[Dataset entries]
=== Begin Enclosure ===

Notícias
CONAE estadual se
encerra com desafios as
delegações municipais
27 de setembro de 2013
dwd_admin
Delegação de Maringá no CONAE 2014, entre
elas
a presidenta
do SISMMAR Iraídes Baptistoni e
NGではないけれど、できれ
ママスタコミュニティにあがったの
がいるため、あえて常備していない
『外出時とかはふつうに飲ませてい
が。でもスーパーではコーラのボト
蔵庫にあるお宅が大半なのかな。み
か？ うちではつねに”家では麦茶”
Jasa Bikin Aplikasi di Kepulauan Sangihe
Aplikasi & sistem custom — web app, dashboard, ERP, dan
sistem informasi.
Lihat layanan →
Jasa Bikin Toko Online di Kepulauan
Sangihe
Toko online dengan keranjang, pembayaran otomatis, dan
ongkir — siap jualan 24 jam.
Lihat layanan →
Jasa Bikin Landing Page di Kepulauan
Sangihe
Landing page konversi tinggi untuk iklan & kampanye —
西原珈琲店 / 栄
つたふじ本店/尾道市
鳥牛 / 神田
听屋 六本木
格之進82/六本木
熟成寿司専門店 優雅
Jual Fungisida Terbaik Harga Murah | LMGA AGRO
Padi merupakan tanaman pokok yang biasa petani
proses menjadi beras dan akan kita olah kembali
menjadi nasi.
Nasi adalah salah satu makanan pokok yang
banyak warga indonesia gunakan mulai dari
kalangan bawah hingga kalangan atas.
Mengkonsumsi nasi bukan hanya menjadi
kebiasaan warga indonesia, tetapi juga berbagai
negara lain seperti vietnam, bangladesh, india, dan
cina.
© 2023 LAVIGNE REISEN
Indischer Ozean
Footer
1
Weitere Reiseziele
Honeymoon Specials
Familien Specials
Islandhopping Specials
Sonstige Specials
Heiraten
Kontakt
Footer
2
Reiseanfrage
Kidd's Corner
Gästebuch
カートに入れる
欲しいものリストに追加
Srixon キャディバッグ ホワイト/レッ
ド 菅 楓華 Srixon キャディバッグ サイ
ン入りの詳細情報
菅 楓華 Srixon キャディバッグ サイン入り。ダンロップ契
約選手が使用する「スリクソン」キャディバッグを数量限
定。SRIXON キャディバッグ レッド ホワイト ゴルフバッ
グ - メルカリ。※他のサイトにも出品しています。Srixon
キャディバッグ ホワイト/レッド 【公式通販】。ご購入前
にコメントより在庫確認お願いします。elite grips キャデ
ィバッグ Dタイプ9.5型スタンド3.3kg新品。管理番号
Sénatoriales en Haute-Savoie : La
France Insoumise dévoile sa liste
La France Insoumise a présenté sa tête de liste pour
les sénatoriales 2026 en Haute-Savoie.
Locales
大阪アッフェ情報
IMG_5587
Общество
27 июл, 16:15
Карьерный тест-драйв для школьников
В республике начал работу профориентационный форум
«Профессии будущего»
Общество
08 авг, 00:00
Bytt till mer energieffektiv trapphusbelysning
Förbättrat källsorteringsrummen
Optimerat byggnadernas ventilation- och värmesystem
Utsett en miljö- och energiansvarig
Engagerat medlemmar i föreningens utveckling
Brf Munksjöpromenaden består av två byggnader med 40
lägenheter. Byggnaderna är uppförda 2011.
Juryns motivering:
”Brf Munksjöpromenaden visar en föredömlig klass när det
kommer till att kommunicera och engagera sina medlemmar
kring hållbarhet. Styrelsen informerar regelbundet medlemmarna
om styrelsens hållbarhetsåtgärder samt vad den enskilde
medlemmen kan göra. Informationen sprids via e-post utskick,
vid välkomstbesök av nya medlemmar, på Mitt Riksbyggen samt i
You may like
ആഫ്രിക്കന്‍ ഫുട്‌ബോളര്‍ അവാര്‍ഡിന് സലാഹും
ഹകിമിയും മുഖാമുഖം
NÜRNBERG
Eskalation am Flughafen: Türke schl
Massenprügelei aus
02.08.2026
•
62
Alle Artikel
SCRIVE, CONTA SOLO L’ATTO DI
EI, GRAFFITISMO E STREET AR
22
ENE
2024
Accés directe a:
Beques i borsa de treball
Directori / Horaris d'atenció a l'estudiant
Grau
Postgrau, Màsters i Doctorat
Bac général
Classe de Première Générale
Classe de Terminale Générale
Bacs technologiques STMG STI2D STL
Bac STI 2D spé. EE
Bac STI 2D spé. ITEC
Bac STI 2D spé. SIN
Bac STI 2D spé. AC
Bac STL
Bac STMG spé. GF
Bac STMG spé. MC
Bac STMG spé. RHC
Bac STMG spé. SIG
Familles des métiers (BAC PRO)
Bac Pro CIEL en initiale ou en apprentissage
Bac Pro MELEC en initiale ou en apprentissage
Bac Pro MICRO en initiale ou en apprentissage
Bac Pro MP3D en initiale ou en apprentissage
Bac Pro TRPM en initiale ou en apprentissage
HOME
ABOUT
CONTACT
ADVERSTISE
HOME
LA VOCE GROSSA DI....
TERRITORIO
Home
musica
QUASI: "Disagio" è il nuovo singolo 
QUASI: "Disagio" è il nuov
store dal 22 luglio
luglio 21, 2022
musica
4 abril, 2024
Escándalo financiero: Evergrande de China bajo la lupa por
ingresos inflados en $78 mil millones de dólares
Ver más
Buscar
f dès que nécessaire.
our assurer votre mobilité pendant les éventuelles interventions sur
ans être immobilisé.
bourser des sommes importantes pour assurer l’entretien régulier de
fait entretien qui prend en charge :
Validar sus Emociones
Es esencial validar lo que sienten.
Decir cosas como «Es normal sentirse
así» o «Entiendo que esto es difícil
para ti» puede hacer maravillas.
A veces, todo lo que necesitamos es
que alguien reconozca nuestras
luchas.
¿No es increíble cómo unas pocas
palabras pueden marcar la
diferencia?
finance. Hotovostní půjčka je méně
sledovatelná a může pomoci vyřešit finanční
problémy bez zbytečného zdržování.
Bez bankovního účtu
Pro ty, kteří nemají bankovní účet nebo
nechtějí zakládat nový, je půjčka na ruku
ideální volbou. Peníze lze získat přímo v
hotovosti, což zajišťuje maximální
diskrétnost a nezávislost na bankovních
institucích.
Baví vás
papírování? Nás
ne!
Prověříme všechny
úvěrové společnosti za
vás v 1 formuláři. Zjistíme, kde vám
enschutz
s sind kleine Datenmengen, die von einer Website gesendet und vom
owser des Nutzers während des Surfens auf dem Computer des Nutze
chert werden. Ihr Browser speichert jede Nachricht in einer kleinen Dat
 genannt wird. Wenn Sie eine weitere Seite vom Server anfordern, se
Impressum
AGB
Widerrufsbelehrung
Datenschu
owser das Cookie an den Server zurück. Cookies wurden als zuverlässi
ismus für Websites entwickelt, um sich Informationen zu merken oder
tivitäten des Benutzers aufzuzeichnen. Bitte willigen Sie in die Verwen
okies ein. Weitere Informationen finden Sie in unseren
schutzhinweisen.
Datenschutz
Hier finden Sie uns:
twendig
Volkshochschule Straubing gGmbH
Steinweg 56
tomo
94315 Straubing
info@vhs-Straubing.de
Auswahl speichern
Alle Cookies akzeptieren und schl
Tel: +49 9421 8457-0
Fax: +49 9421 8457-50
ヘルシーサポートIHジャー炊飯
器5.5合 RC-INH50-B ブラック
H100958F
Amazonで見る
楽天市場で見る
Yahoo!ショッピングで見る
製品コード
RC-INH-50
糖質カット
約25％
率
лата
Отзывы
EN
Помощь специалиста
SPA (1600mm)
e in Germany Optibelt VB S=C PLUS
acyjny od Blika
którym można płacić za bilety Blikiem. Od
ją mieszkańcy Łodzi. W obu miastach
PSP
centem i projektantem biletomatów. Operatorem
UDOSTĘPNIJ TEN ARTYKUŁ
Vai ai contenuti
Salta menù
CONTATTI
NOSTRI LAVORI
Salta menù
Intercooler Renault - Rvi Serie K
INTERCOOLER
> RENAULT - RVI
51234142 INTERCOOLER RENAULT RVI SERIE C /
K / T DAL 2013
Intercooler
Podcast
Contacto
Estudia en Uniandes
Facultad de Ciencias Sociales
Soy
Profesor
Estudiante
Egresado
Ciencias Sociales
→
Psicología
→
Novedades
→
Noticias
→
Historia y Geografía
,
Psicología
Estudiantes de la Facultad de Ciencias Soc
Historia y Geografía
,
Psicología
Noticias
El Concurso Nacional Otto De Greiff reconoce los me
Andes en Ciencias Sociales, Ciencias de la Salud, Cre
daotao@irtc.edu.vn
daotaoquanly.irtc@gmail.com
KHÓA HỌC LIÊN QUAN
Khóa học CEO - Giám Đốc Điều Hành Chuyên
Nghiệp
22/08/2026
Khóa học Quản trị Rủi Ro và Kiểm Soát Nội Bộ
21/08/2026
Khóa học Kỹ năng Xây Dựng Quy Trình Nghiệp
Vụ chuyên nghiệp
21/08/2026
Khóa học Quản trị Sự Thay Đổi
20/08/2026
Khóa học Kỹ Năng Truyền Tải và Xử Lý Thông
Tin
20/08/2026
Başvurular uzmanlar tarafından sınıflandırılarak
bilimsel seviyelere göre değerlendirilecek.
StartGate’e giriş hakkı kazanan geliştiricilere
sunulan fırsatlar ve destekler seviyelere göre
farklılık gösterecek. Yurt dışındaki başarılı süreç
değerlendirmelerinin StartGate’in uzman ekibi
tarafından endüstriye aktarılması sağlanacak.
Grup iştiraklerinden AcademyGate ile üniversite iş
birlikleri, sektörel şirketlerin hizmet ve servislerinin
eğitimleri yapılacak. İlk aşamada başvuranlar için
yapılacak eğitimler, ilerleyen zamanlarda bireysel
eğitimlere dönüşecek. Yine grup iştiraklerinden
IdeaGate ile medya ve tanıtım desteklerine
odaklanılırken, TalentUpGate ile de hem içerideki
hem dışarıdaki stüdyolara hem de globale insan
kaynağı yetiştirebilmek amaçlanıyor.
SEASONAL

=== End Enclosure ===

§ Work task
Could you restate word for word the lines above, from the one that contains "vid välkomstbesök av" through the one that contains "f dès que nécessaire.", and no others?

§ Output
vid välkomstbesök av nya medlemmar, på Mitt Riksbyggen samt i
You may like
ആഫ്രിക്കന്‍ ഫുട്‌ബോളര്‍ അവാര്‍ഡിന് സലാഹും
ഹകിമിയും മുഖാമുഖം
NÜRNBERG
Eskalation am Flughafen: Türke schl
Massenprügelei aus
02.08.2026
•
62
Alle Artikel
SCRIVE, CONTA SOLO L’ATTO DI
EI, GRAFFITISMO E STREET AR
22
ENE
2024
Accés directe a:
Beques i borsa de treball
Directori / Horaris d'atenció a l'estudiant
Grau
Postgrau, Màsters i Doctorat
Bac général
Classe de Première Générale
Classe de Terminale Générale
Bacs technologiques STMG STI2D STL
Bac STI 2D spé. EE
Bac STI 2D spé. ITEC
Bac STI 2D spé. SIN
Bac STI 2D spé. AC
Bac STL
Bac STMG spé. GF
Bac STMG spé. MC
Bac STMG spé. RHC
Bac STMG spé. SIG
Familles des métiers (BAC PRO)
Bac Pro CIEL en initiale ou en apprentissage
Bac Pro MELEC en initiale ou en apprentissage
Bac Pro MICRO en initiale ou en apprentissage
Bac Pro MP3D en initiale ou en apprentissage
Bac Pro TRPM en initiale ou en apprentissage
HOME
ABOUT
CONTACT
ADVERSTISE
HOME
LA VOCE GROSSA DI....
TERRITORIO
Home
musica
QUASI: "Disagio" è il nuovo singolo 
QUASI: "Disagio" è il nuov
store dal 22 luglio
luglio 21, 2022
musica
4 abril, 2024
Escándalo financiero: Evergrande de China bajo la lupa por
ingresos inflados en $78 mil millones de dólares
Ver más
Buscar
f dès que nécessaire.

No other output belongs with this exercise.